Also wenn die geschilderten Sicherheitslücken nicht
in einem Artikel der 'Stuttgarter Zeitung' stünden, würde
ich das alles - zumindest in seiner Totalität - eher für
unwahrscheinlich halten. Aber zumindest ein Teil der
Behauptungen von Karl R. scheint sich wohl bestätigt zu
haben...
Ciao
Klaus Schramm
Stuttgarter Zeitung, 03.08.09
> Sicherheitsmängel in Neckarwestheim
> Revolver im Atomkraftwerk
Andreas Müller, veröffentlicht am 03.08.2009
Sogar einen legalen Wanderweg quer durchs Reaktorgelände hat der
Undercoveragent Karl R. entdeckt. Foto: dpa
Neckarwestheim - Die Frage war ein wenig heikel für die
Landesumweltministerin. Ob sie dem angeblichen "EnBW-Erpresser", der
Waffenattrappen und Alkohol ins Kernkraftwerk Neckarwestheim
geschmuggelt
haben will, dankbar sei für die Hinweise auf Sicherheitslücken? Die
Atomaufsicht interessiere sich immer sehr dafür, wie
Zugangskontrollen
noch verbessert werden könnten, antwortete Tanja Gönner (CDU). Auch
wenn
keine Regelverstöße festgestellt worden seien, habe man zusammen mit
Innenministerium und Landeskriminalamt bereits in mehreren Punkten
Konsequenzen gezogen. Welche das seien, dürfe sie aus verständlichen
Gründen nicht näher erläutern. Insgesamt, so Gönner, könne man die
Tipps
des einstigen Mitarbeiters einer Fremdfirma durchaus "als hilfreich
bezeichnen".
Es ist schon der dritte in diesem Jahr bekanntgewordene Fall, in dem
ihren
Atomaufsehern von außen auf die Sprünge geholfen wurde. Erst deckte
ein
Kleinunternehmer auf, dass man problemlos mit verschlossenen Paketen
ins
Kernkraftwerk Philippsburg gelangen konnte.

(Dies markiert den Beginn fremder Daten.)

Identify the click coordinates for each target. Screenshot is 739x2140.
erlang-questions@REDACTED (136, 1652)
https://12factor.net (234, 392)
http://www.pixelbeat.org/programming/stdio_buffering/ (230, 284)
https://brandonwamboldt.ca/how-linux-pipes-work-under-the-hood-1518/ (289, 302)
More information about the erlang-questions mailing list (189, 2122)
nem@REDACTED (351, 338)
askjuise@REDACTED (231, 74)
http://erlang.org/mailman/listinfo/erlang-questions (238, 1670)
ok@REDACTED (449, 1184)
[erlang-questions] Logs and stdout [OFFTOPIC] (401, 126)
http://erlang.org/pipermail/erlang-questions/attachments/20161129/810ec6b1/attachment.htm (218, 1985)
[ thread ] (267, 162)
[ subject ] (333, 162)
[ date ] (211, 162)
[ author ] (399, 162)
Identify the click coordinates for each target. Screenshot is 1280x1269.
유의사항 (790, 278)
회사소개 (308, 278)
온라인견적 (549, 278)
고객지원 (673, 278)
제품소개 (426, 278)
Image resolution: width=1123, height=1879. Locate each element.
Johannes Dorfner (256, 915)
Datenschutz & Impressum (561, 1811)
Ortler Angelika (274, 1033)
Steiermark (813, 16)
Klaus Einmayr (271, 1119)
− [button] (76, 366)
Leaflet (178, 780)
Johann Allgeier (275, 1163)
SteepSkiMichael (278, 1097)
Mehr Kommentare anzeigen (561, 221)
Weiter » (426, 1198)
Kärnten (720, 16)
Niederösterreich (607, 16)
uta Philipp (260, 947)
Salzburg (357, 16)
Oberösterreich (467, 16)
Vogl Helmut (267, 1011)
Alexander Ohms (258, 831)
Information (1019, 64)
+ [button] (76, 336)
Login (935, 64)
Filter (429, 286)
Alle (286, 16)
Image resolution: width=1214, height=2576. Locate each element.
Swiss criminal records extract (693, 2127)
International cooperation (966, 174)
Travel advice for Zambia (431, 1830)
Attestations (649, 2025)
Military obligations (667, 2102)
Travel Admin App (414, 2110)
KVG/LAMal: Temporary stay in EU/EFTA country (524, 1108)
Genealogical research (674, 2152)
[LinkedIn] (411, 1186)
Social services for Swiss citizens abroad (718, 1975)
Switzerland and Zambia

Die Folge: die Kontrollen
wurden umgehend verschärft. Dann meldete ein anonymer Informant, dass
der
frühere Reaktorchef und heutige EnBW-Technikvorstand die
Sicherheitsregeln
für sich und seinen Fahrer außer Kraft gesetzt habe. Prompt setzte es
eine
"scharfe Rüge" aus dem Ministerium.
Was jetzt ans Licht kommt, ist noch erheblich brisanter - und
zugleich
bizarrer. Im Fall des Karl R., jenes aus Heilbronn stammenden
Mitarbeiters, konzentrierte sich die öffentliche Aufmerksamkeit
zunächst
auf den Erpressungsverdacht. Noch am gleichen Tag, da er der EnBW
über
seine Erfahrungen in Neckarwestheim berichtete, stellte der
Stromkonzern
Strafantrag wegen Nötigung. Begründung: im Verlauf des Gesprächs
hätten
sich "deutlich erkennbare Anzeichen" ergeben, dass der "Hinweisgeber"
Geld
fordere.
Im Vordergrund stand der Hinweis auf Sicherheitslücken
Inzwischen ermittelt die Staatsanwaltschaft Karlsruhe gegen ihn wegen
versuchter Erpressung. Diesen Verdacht scheint auch ein Dokument zu
erhärten, das den Fahndern vorliegt. Doch R.s Anwältin, eine bekannte
Strafverteidigerin, spricht von einer "missverständlichen
Formulierung".
Ihr Mandant habe keinerlei erpresserische Absichten gehabt, er habe
nur
Sicherheitslücken aufdecken wollen.
Die EnBW vermutet noch ein weiteres Motiv: dem Mann sei es auch darum
gegangen, in die Medien zu kommen. In gewisser Weise könnte das
stimmen.
Karl R. nämlich führt ein ungewöhnliches Doppelleben. Im Alltag ist
der
43-Jährige ein gewöhnlicher Werktätiger, der sich zum Beispiel als
Chemielaborant verdingte. Daneben tritt er, unter einem Pseudonym,
als
Illusions- und Entfesselungskünstler auf - etwa bei einer
Geburtstagsparty
von Paris Hilton. Als solcher war er Ende 2007 ins "Nachtcafe" von
Wieland
Backes eingeladen. Dort traf er auf einen Gast, den er seit langem
bewundert: den Enthüllungsjournalisten Günter Wallraff. Man machte
sich
bekannt und kam ins Gespräch.
Wallraff als Vorbild
Bei einem von Wallraffs Rechercheprojekten, erfuhr Karl R., ging es
um
Sicherheitsmängel in Kernkraftwerken. Das Thema elektrisierte ihn.
Der
Atommeiler vor den Toren Heilbronns war ihm seit langem suspekt, und
im
Bekanntenkreis hörte er merkwürdige Geschichten von dort. Also
heuerte er
im Frühjahr 2008 für einige Monate bei einer internationalen
Servicefirma
an, die in Neckarwestheim diverse Arbeiten erledigt. Die
Zuverlässigkeitsprüfung für Personal, das auf das Reaktorgelände
darf,
bestand er trotz eines nicht ganz makellosen Vorlebens.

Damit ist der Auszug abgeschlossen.